Dal 5 ottobre 2013 al 2 febbraio 2014 Cèzanne sarà in mostra al Complesso del Vittoriano. 20 capolavori del genio francese e 80 opere di grandi pittori italiani che dialogano tra loro in “Cèzanne e gli Artisti del ‘900” .
Francesco Trombadori, pittore siciliano che operò tra Ottocento e Novecento, accennando a lui parlava del “fenomeno più complesso, straordinario e suggestivo che sia apparso nel cielo dell’arte in Europa; lo scrittore Joris Karl Huysmans, invece, ne ricalcava l’enorme contributo dato alla pittura definendolo “un colorista rivelatore che contribuì più di Manet al movimento impressionista, un artista dalle retine malate, che, nella sua esasperata percezione visiva, scoprì i prodromi di un’arte nuova”; per tutti i non addetti ai lavori era semplicemente Paul Cézanne (Aix en Provence, 1839, Aix en Provence 1906).
Dal 5 ottobre 2013 al 2 febbraio 2014 il genio provenzale sarà in mostra al Complesso del Vittoriano per aprire una stagione autunnale imperdibile per tutti gli amanti dell’arte. E in questo percorso romano, Cézanne e la sua pittura post-impressionista saranno in buona compagnia: infatti, in “Cézanne e gli Artisti del ‘900”, le 20 opere del francese interagiscono con altri 80 capolavori che incarnano il meglio della produzione italiana d’inizio Novecento. Una rilettura della stagione pittorica italiana più intensa che parte dagli anni della formazione di Morandi fino alla svolta di Carrà, comprende le roboanti visioni futuriste di Boccioni e i silenti capolavori di Sironi, passando per De Pisis, Gentilini, Severini e Capogrossi, in un’esposizione articolata in quattro sezioni tematiche e iconografiche: nature morte, nudi, paesaggi e ritratti.

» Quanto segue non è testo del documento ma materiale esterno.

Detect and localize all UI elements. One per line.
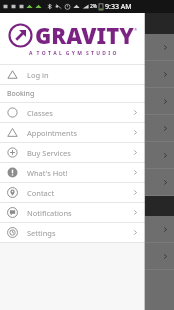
staticText: Classes: [27, 108, 53, 118]
staticText: Settings: [27, 228, 56, 238]
button[interactable]: Classes: [0, 103, 145, 122]
staticText: Contact: [27, 188, 55, 198]
staticText: Booking: [7, 89, 35, 99]
staticText: 9:33 AM: [105, 2, 132, 12]
staticText: 2%: [90, 3, 98, 10]
staticText: What's Hot!: [27, 168, 68, 178]
staticText: GRAVITY: [35, 20, 134, 50]
button[interactable]: Notifications: [0, 203, 145, 222]
staticText: Notifications: [27, 208, 72, 218]
staticText: Buy Services: [27, 148, 71, 158]
button[interactable]: Log in: [0, 65, 145, 84]
button[interactable]: Buy Services: [0, 143, 145, 162]
staticText: Appointments: [27, 128, 78, 138]
staticText: A T O T A L G Y M S T U D I O: [29, 50, 117, 57]
button[interactable]: What's Hot: [0, 163, 145, 182]
button[interactable]: Contact: [0, 183, 145, 202]
staticText: Log in: [27, 70, 49, 80]
staticText: ®: [134, 27, 138, 32]
button[interactable]: Settings: [0, 223, 145, 242]
button[interactable]: Appointments: [0, 123, 145, 142]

I grandi della pittura italiana in dialogo con il padre della pittura moderna, considerato il vero spartiacque tra il naturalismo tardo ottocentesco e le radicali soluzioni rifilate dalle avanguardie alla pittura del Novecento. Il maestro francese, infatti, visse il fervido periodo di rinnovamento artistico post-impressionista revisionando il cammino inaugurato dai colleghi francesi secondo un ulteriore modo di concepire il colore e la forma, declinati secondo un ritmo nuovo, scandito da coni, cilindri e sfere. Cézanne soleva affermare che “nella pittura ci sono due cose: l’occhio e il cervello, ed entrambe devono aiutarsi tra loro”; ciò implica un secondo livello di lettura che va oltre la percezione sensibile (quella dell’occhio), che sfiora la sfera intellettiva (quella del cervello) e che porta alla vera natura delle cose, quella geometria che lo renderà il riferimento obbligato della svolta picassiana.

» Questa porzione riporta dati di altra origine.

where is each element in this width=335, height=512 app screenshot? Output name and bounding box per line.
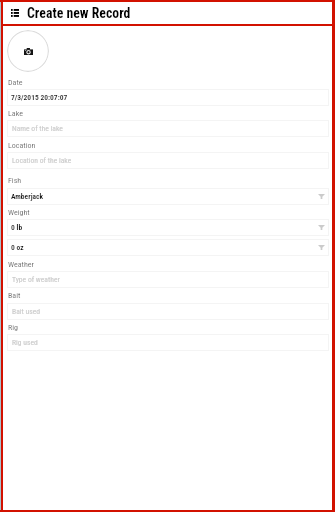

La mostra romana è un appuntamento capitale per riscoprire come il genio di Aix en Provence venga stimato dall’ambiente nostrano: Cézanne fu un caposaldo per Morandi, Boccioni e gli altri che avvertirono nella sua pittura l’impellenza del cambiamento, deputandolo a stimolo di rinascita e riferimento, come solo un classico poteva essere.